[[ Data under study open ]]

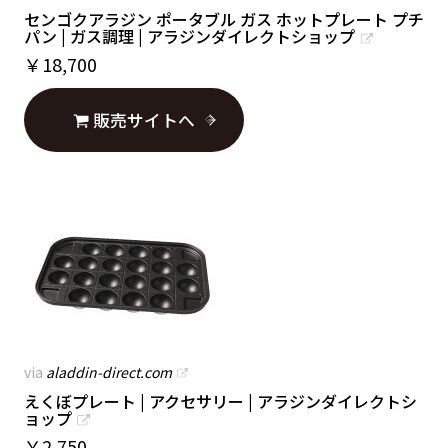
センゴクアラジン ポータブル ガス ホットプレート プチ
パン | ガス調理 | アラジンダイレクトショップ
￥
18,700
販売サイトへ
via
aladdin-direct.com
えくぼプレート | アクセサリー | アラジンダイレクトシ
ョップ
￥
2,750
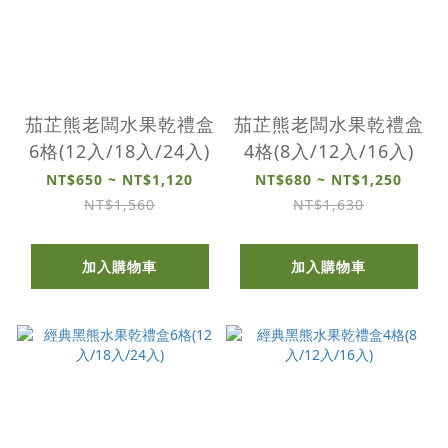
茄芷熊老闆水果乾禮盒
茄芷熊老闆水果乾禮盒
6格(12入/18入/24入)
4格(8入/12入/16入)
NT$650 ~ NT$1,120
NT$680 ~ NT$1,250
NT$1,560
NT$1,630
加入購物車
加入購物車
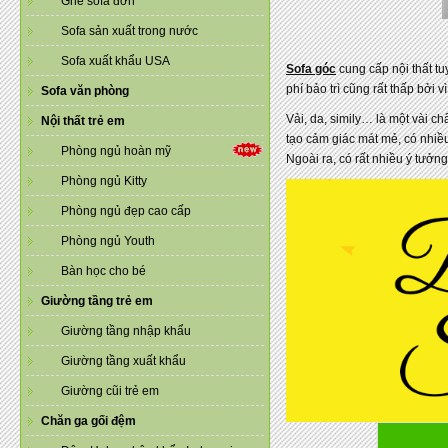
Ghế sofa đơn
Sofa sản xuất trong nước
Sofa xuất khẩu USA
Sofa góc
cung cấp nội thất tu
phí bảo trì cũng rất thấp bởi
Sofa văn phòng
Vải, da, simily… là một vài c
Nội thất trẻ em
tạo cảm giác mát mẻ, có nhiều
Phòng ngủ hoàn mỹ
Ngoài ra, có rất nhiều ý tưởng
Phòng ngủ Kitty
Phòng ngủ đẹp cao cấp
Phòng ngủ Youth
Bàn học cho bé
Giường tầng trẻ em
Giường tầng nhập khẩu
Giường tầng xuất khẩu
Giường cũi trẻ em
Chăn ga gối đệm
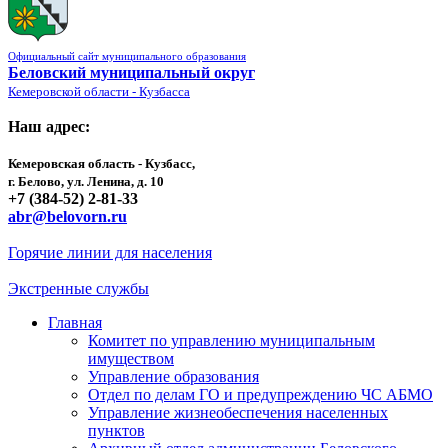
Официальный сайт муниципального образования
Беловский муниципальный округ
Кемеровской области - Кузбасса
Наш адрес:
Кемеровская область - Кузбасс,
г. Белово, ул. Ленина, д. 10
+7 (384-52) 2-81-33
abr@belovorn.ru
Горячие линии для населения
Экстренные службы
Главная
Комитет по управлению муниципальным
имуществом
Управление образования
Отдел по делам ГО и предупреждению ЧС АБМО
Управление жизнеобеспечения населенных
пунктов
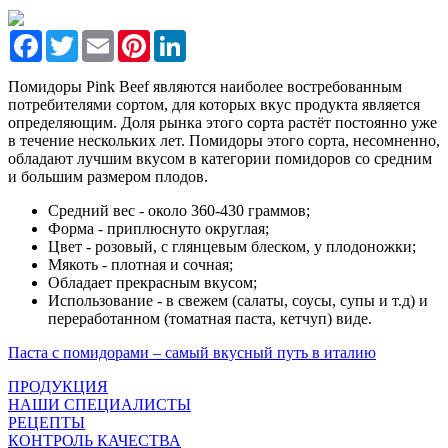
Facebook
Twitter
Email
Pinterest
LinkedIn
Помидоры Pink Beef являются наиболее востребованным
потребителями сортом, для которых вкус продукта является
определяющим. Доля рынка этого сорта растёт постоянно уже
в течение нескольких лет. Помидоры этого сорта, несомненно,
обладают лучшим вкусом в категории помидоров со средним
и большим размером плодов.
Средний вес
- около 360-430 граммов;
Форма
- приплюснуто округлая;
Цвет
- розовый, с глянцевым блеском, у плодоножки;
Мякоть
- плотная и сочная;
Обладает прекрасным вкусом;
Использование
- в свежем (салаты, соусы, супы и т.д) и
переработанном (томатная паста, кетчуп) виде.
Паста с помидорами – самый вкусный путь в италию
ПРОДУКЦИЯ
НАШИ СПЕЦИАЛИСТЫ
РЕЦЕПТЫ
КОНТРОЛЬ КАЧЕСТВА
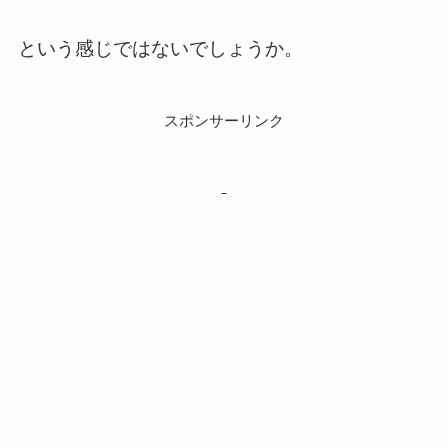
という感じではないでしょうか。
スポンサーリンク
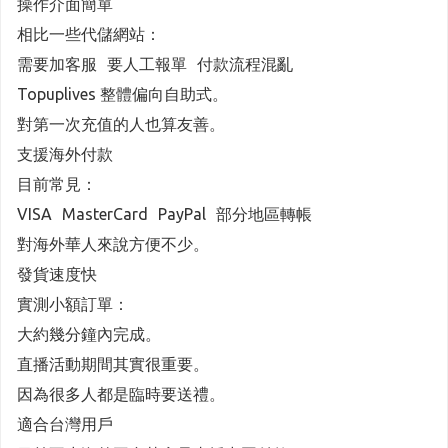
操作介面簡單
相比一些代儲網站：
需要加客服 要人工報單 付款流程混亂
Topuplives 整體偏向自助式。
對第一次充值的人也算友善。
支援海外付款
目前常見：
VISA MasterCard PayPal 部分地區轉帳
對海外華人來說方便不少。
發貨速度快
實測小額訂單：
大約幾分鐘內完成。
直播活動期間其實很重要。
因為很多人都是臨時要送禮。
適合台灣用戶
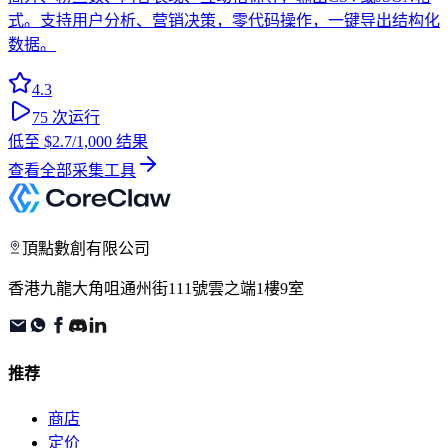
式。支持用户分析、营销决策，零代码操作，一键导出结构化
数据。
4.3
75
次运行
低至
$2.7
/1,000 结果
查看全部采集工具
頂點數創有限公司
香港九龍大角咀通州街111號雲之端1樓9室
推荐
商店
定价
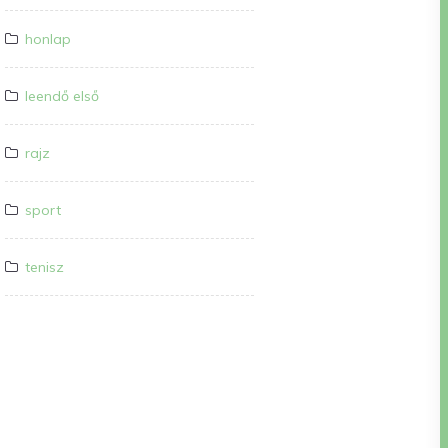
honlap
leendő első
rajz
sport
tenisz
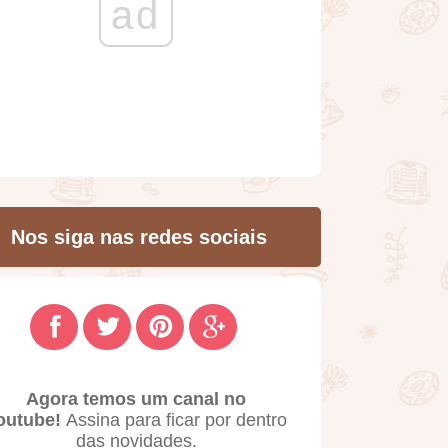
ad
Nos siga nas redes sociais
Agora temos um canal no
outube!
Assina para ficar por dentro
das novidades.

[[ Data under study closed ]]
[[ Data under study open ]]

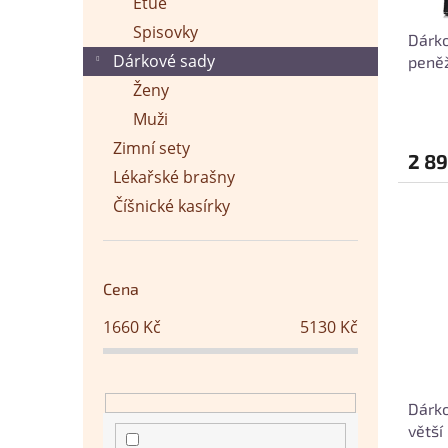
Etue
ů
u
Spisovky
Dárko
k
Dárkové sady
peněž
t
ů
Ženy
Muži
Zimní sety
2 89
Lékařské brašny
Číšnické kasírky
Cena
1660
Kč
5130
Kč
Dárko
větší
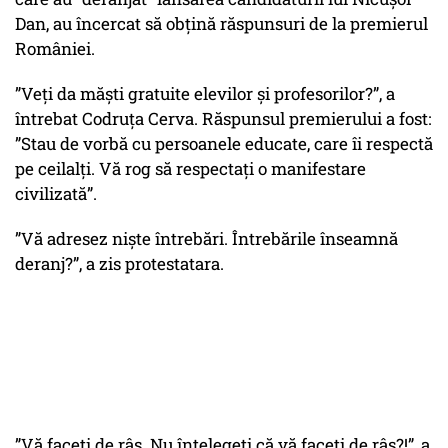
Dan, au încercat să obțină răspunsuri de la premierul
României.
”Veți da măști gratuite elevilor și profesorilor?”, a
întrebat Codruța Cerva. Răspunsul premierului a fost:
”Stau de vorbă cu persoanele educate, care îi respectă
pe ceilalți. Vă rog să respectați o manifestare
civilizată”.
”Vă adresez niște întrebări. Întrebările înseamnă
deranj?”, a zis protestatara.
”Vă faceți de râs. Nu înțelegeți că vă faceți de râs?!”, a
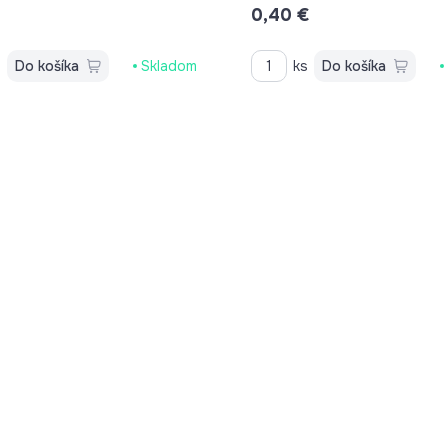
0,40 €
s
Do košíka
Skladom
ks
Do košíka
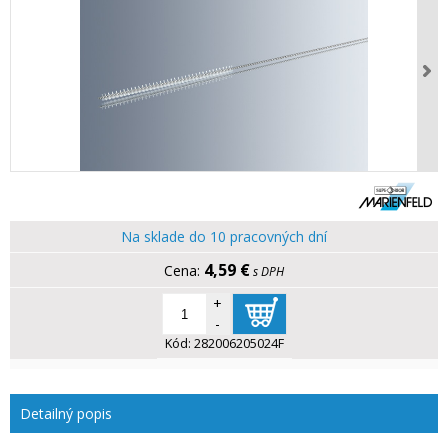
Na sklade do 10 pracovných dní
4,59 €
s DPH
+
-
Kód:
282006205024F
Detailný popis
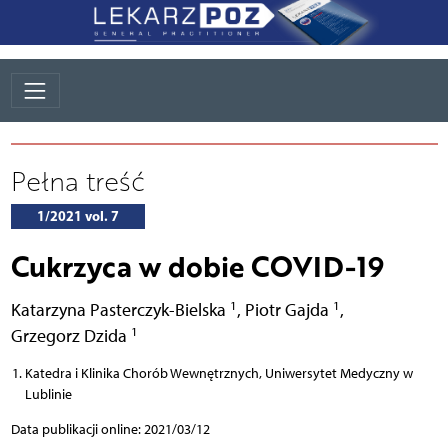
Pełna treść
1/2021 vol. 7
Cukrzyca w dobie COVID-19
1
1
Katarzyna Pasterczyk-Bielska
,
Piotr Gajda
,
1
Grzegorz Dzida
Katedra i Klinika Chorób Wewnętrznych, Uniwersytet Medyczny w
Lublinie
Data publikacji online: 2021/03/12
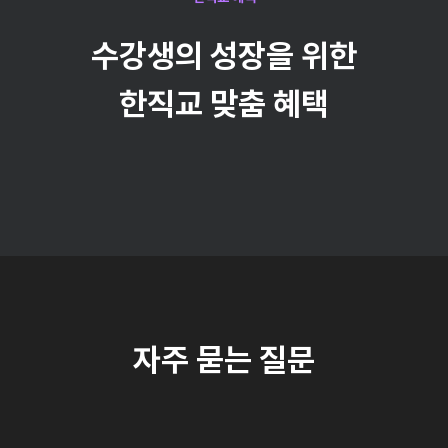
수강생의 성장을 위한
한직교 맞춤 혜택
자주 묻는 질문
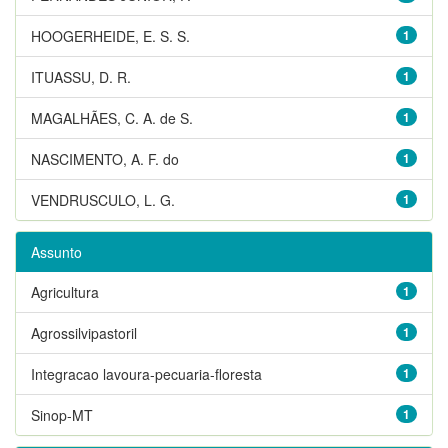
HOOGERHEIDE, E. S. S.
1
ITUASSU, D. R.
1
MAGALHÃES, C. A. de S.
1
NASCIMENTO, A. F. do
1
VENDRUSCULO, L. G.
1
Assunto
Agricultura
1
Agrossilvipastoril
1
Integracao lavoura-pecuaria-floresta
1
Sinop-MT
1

[[ Data under study closed ]]

- Activity: Above are the records; restate exactly the lines from the one containing "Отдел по делам ГО и предупреждению ЧС АБМО" through the one containing "- плотная и сочная;", keeping pictures out.

- Answer to this task:
Отдел по делам ГО и предупреждению ЧС АБМО
Управление жизнеобеспечения населенных
пунктов
Facebook
Twitter
Email
Pinterest
LinkedIn
Помидоры Pink Beef являются наиболее востребованным
потребителями сортом, для которых вкус продукта является
определяющим. Доля рынка этого сорта растёт постоянно уже
в течение нескольких лет. Помидоры этого сорта, несомненно,
обладают лучшим вкусом в категории помидоров со средним
и большим размером плодов.
Средний вес
- около 360-430 граммов;
Форма
- приплюснуто округлая;
Цвет
- розовый, с глянцевым блеском, у плодоножки;
Мякоть
- плотная и сочная;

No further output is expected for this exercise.